Le « small AI » n’est pas le dernier gadget de Musk qui tient dans une poche et promet de coloniser Mars. C’est le pari de l’Inde pour éviter de se faire bouffer par les GAFAM. Alors que tout le monde s’extasie devant les modèles de 100 milliards de paramètres qui consomment l’électricité d’une petite ville, New Delhi a décidé de faire autre chose : des IA qui marchent vraiment, là où ça compte. Pas dans les salons climatisés de Silicon Valley, mais dans les villages avec une connexion internet digne d’un modem des années 90.

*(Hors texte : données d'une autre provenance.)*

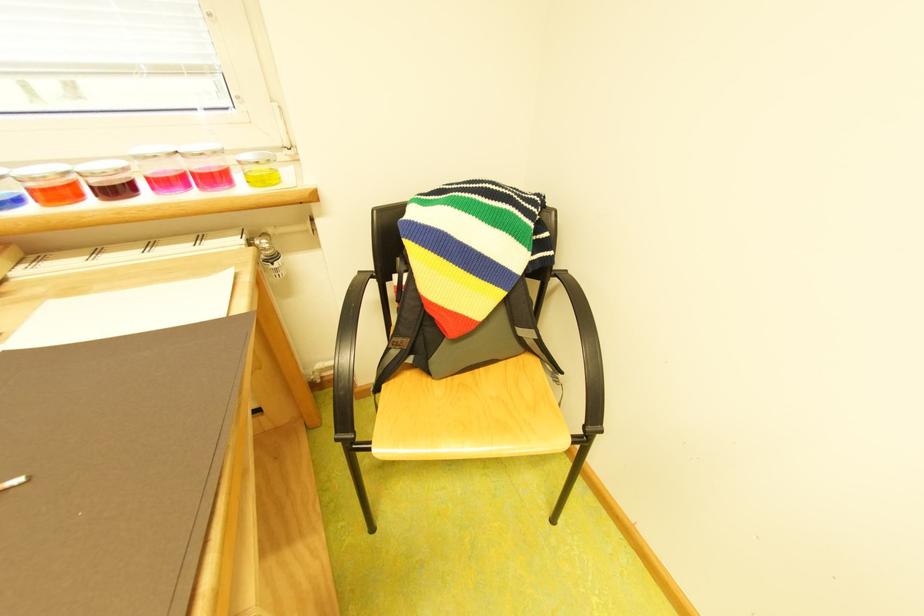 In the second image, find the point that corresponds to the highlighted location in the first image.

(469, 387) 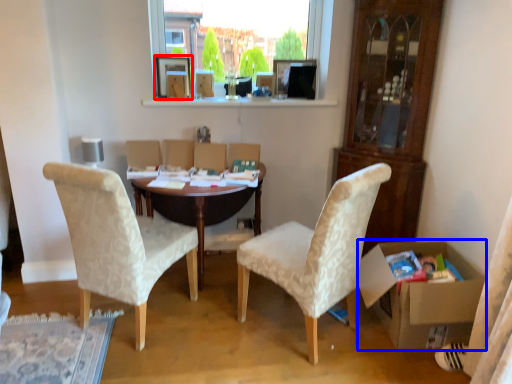 Question: Which of the following is the closest to the observer, picture frame (highlighted by a red box) or box (highlighted by a blue box)?

Choices:
 (A) picture frame
 (B) box

Answer: (B) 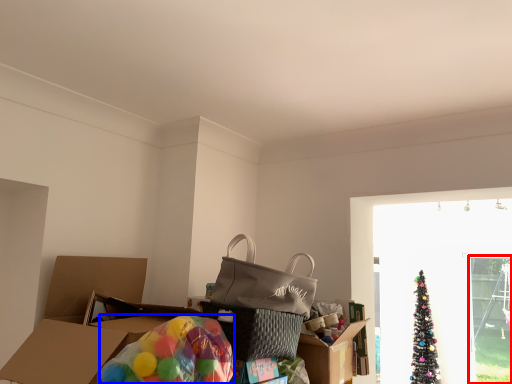 Question: Which point is further to the camera, screen door (highlighted by a red box) or balloon (highlighted by a blue box)?

Choices:
 (A) screen door
 (B) balloon

Answer: (A) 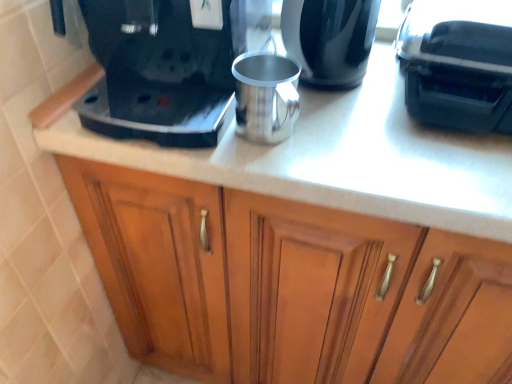 The height and width of the screenshot is (384, 512). Find the location of `vacant space in front of black plastic coffee machine at upper right`. vacant space in front of black plastic coffee machine at upper right is located at coordinates (437, 170). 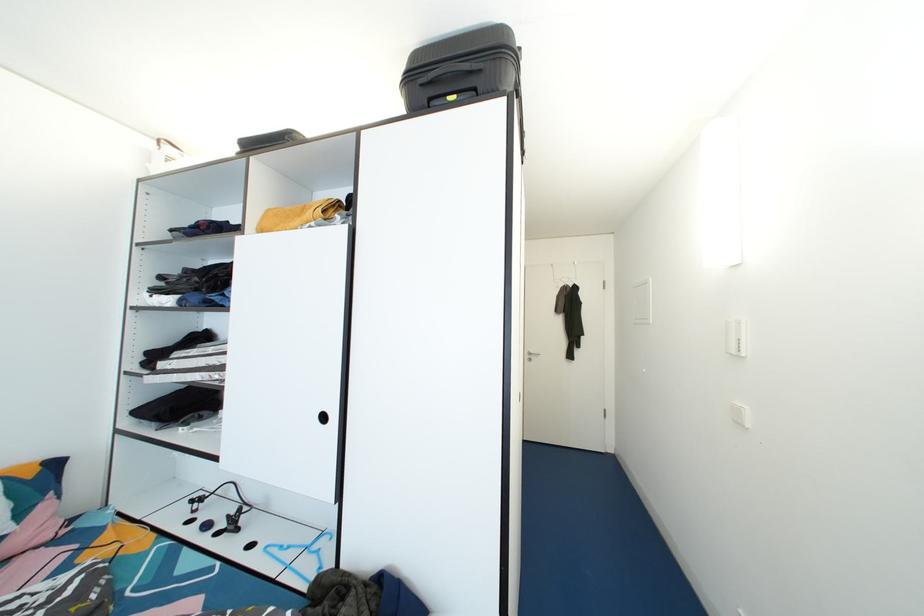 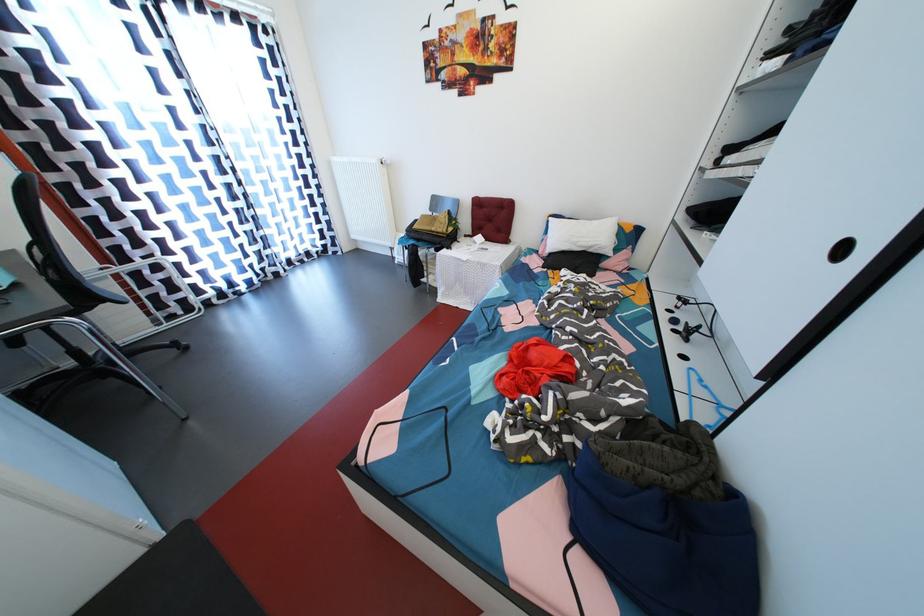 In the second image, find the point that corresponds to (x=224, y=539) in the first image.

(681, 336) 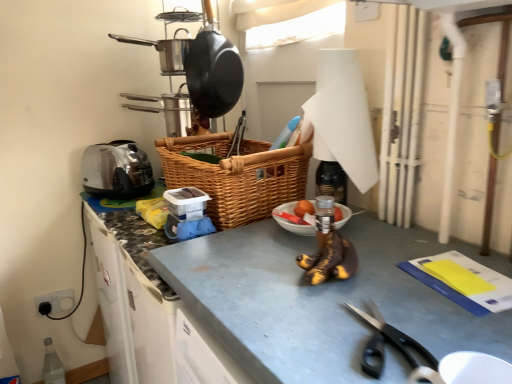 Question: Based on their sizes in the image, would you say black plastic scissors at lower right is bigger or smaller than matte black frying pan at upper center, which appears as the second frying pan when viewed from the left?

Choices:
 (A) small
 (B) big

Answer: (A)

Question: Considering the positions of point (369, 319) and point (221, 39), is point (369, 319) closer or farther from the camera than point (221, 39)?

Choices:
 (A) farther
 (B) closer

Answer: (B)

Question: Which is farther from the transparent plastic bottle at lower left?

Choices:
 (A) woven brown picnic basket at center
 (B) satin silver toaster at left
 (C) smooth gray countertop at center
 (D) matte black frying pan at upper center, which appears as the first frying pan when viewed from the right
 (E) white paper towel at upper center

Answer: (E)

Question: Estimate the real-world distances between objects in this image. Which object is farther from the white paper towel at upper center?

Choices:
 (A) transparent plastic bottle at lower left
 (B) satin silver toaster at left
 (C) shiny black frying pan at upper center, the second frying pan from the right
 (D) woven brown picnic basket at center
 (E) matte black frying pan at upper center, which appears as the first frying pan when viewed from the right

Answer: (A) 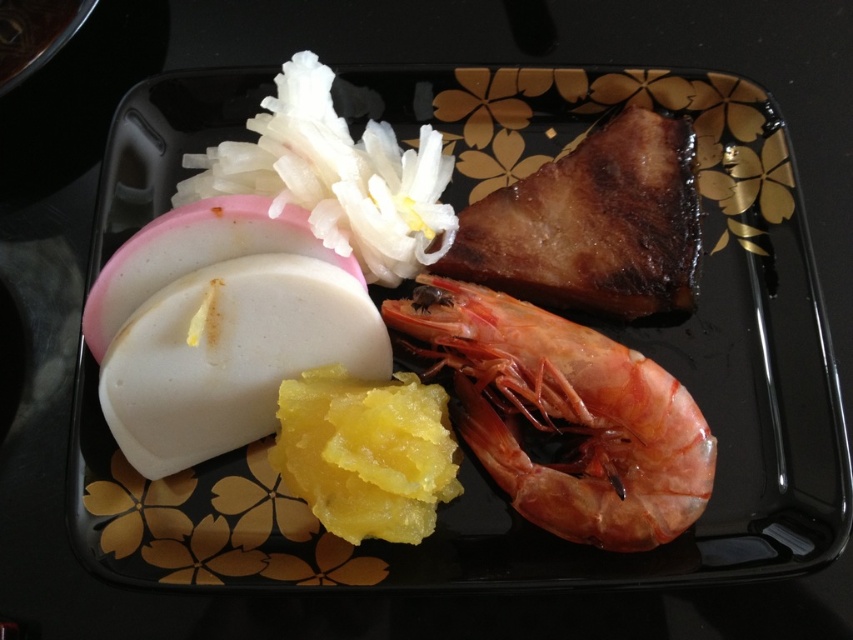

À l’India AI Impact Summit 2026, les experts ont lâché une vérité qui dérange : les modèles massifs, type GPT-4 ou Gemini, sont des éléphants dans un magasin de porcelaine dès qu’ils sortent des métropoles. Trop gourmands en data, en puissance de calcul, et en réseau stable. Résultat ? Ils plantent plus souvent qu’ils ne servent, laissant des millions d’Indiens ruraux avec des promesses non tenues. Le « small AI », lui, c’est l’antidote : des modèles spécialisés, légers, qui tiennent sur un téléphone basique et bossent même avec une connexion pourrie. Pense à un assistant vocal qui comprend le hindi local pour aider aux cultures, pas à un chatbot qui pond des sonnets sur commande.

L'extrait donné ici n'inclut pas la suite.